Journal: Detroit Baptist Seminary Journal
Volume: DBSJ 21:0 (NA 2016)
Article: John Davenant’s “Dissertation On The Death Of Christ”: A Review Essay (With An Invitation)
Author: Jared M. Compton


John Davenant’s “Dissertation On The Death Of Christ”: A Review Essay (With An Invitation)1

Jared M. Compton2

Introduction

John Davenant (1572-1641), one-time Bishop of Salisbury and British delegate to the synod of Dort, wrote a Latin dissertation on the extent of the atonement that was published posthumously in 1650 and translated into English over a century later.3 Early reception was mixed,4

predictably falling along party lines. In fact something quite similar can be seen presently (when Davenant’s piece is not simply overlooked)5 in debates over Calvin’s and Dort’s legacies.6

Here, however, I am not interested in tracing the reception history of Davenant’s views, much less in showing how they relate to Calvin’s. My task is at once both more modest and, I want to suggest, more urgent. I want to present Davenant’s argument for careful consideration based on the conviction that he should continue to serve as an important conversation partner in the debate over the extent of the atonement. And, if he is going to play this role, if he should play this role, then his work needs to be better known and understood.7

To this end, therefore, I will first give an aerial sketch of Davenant’s argument in the form of a detailed (and annotated) outline—something akin to what one finds in J. I. Packer’s introduction to Owen’s Death of Death. Then I will summarize the arguments Davenant enlists in support of his thesis. And, finally, I will conclude with three, somewhat critical reflections on Davenant’s piece.
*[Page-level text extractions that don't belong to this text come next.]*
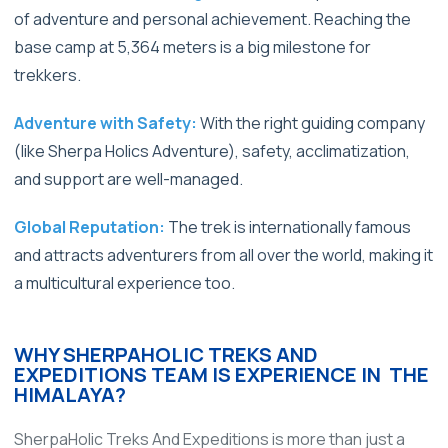
of adventure and personal achievement. Reaching the
base camp at 5,364 meters is a big milestone for
trekkers.
Adventure with Safety:
With the right guiding company
(like Sherpa Holics Adventure), safety, acclimatization,
and support are well-managed.
Global Reputation:
The trek is internationally famous
and attracts adventurers from all over the world, making it
a multicultural experience too.
WHY SHERPAHOLIC TREKS AND
EXPEDITIONS TEAM IS EXPERIENCE IN THE
HIMALAYA?
SherpaHolic Treks And Expeditions is more than just a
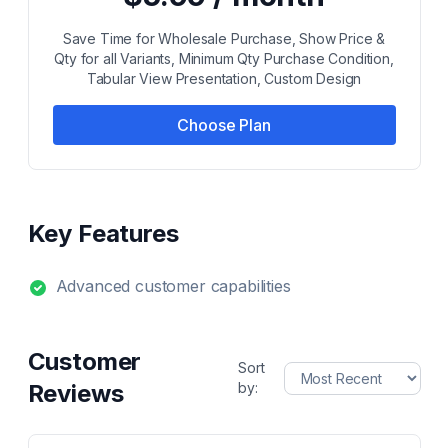
Save Time for Wholesale Purchase, Show Price &
Qty for all Variants, Minimum Qty Purchase Condition,
Tabular View Presentation, Custom Design
Choose Plan
Key Features
Advanced customer capabilities
Customer
Sort
Reviews
by:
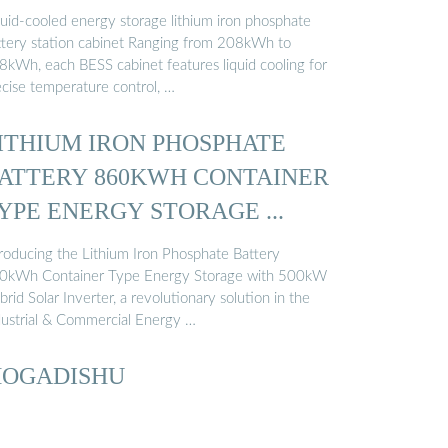
quid-cooled energy storage lithium iron phosphate
ttery station cabinet Ranging from 208kWh to
8kWh, each BESS cabinet features liquid cooling for
ecise temperature control, …
ITHIUM IRON PHOSPHATE
ATTERY 860KWH CONTAINER
YPE ENERGY STORAGE ...
troducing the Lithium Iron Phosphate Battery
0kWh Container Type Energy Storage with 500kW
rid Solar Inverter, a revolutionary solution in the
dustrial & Commercial Energy …
OGADISHU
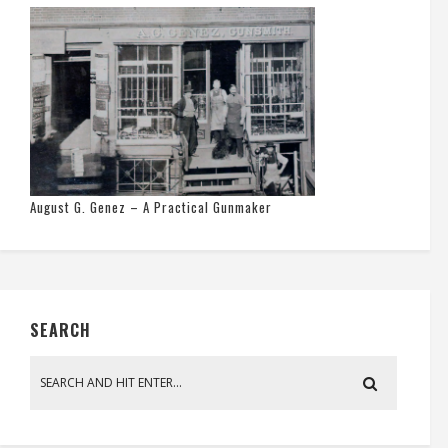
August G. Genez – A Practical Gunmaker
SEARCH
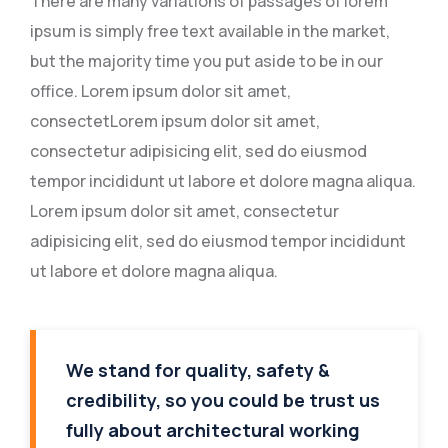
There are many variations of passages of lorem
ipsum is simply free text available in the market,
but the majority time you put aside to be in our
office. Lorem ipsum dolor sit amet,
consectetLorem ipsum dolor sit amet,
consectetur adipisicing elit, sed do eiusmod
tempor incididunt ut labore et dolore magna aliqua.
Lorem ipsum dolor sit amet, consectetur
adipisicing elit, sed do eiusmod tempor incididunt
ut labore et dolore magna aliqua.
We stand for quality, safety &
credibility, so you could be trust us
fully about architectural working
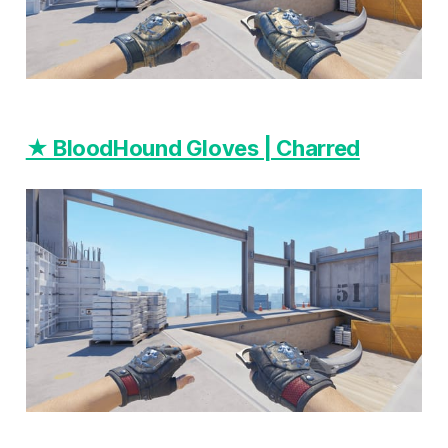
★ BloodHound Gloves | Charred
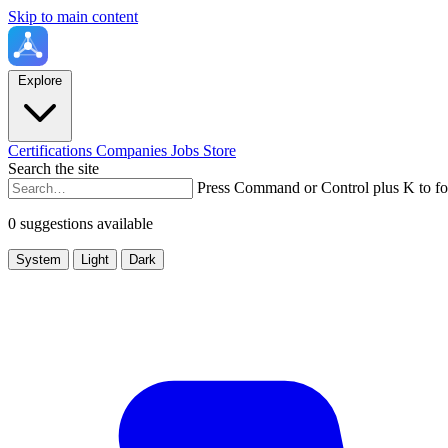
Skip to main content
Explore
Certifications
Companies
Jobs
Store
Search the site
Press Command or Control plus K to fo
0 suggestions available
System
Light
Dark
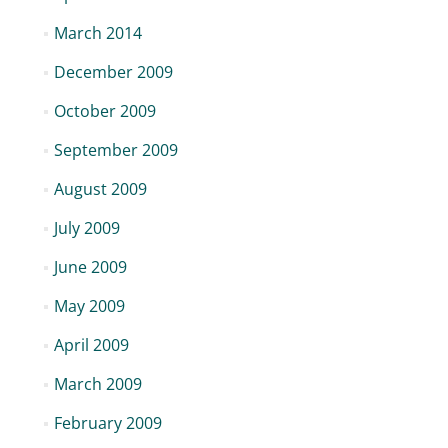
March 2014
December 2009
October 2009
September 2009
August 2009
July 2009
June 2009
May 2009
April 2009
March 2009
February 2009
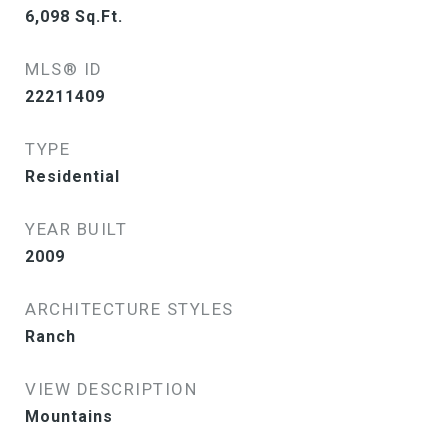
6,098
Sq.Ft.
MLS® ID
22211409
TYPE
Residential
YEAR BUILT
2009
ARCHITECTURE STYLES
Ranch
VIEW DESCRIPTION
Mountains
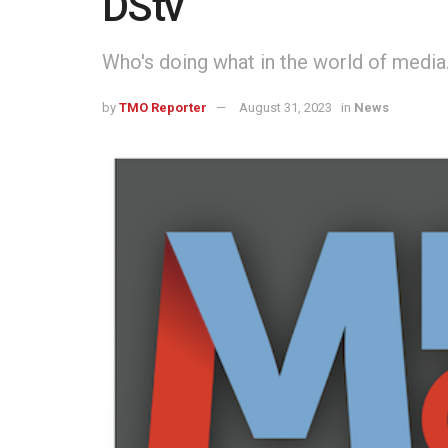
DStv
Who's doing what in the world of media
by
TMO Reporter
August 31, 2023
in
News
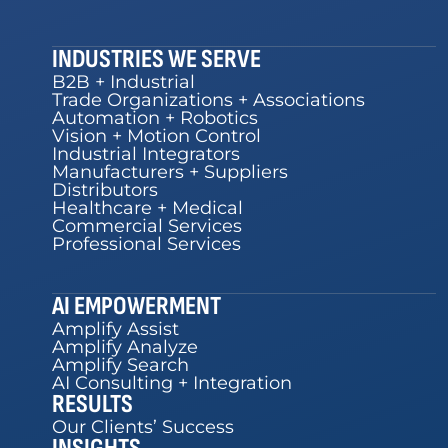
INDUSTRIES WE SERVE
B2B + Industrial
Trade Organizations + Associations
Automation + Robotics
Vision + Motion Control
Industrial Integrators
Manufacturers + Suppliers
Distributors
Healthcare + Medical
Commercial Services
Professional Services
AI EMPOWERMENT
Amplify Assist
Amplify Analyze
Amplify Search
AI Consulting + Integration
RESULTS
Our Clients’ Success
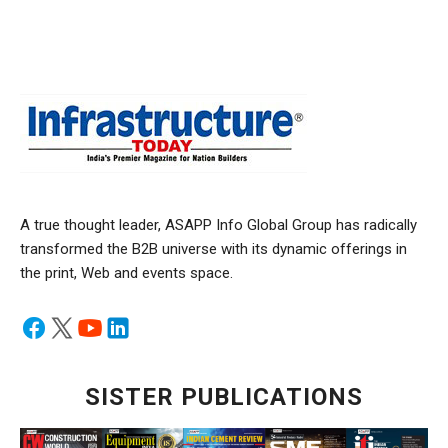
A true thought leader, ASAPP Info Global Group has radically
transformed the B2B universe with its dynamic offerings in
the print, Web and events space.
SISTER PUBLICATIONS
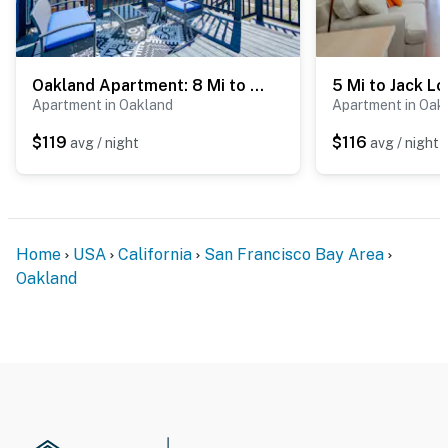
- NOTE: The homeowner lives on-site, in a completely
separate unit upstairs, and may be present during your
stay
Oakland Apartment: 8 Mi to Dtwn!
Apartment in Oakland
Apartment in Oak
- NOTE: The property does not have air conditioning
$119
$116
avg / night
avg / night
You must be 25 years or older to rent this property.
Home
USA
California
San Francisco Bay Area
Oakland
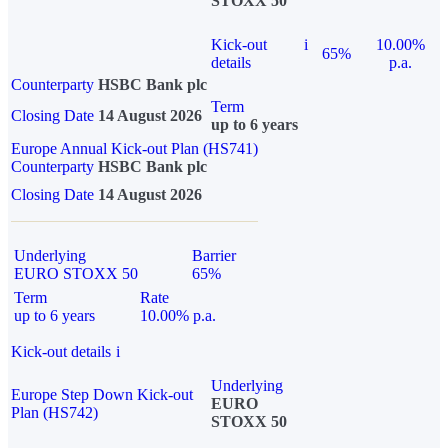
STOXX 50
Kick-out
i
10.00%
65%
details
p.a.
Counterparty
HSBC Bank plc
Term
Closing Date
14 August 2026
up to 6 years
Europe Annual Kick-out Plan (HS741)
Counterparty
HSBC Bank plc
Closing Date
14 August 2026
Underlying
Barrier
EURO STOXX 50
65%
Term
Rate
up to 6 years
10.00% p.a.
Kick-out details
i
Underlying
Europe Step Down Kick-out
EURO
Plan (HS742)
STOXX 50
After all, simply because Davenant’s argument is important and should be considered does not imply that it is definitive or, for that matter, unassailable.

A Dissertation On The Death Of Christ Outlined

The Banner of Truth edition of John Owen’s Death of Death

contains a useful introduction to Owen’s argument by J. I. Packer.8 Besides the context and summaries Packer provides (given in English more readily accessible than Owen’s), he also gives readers a roadmap to Owen’s argument, something Packer hopes will help readers “keep [their] bearings.”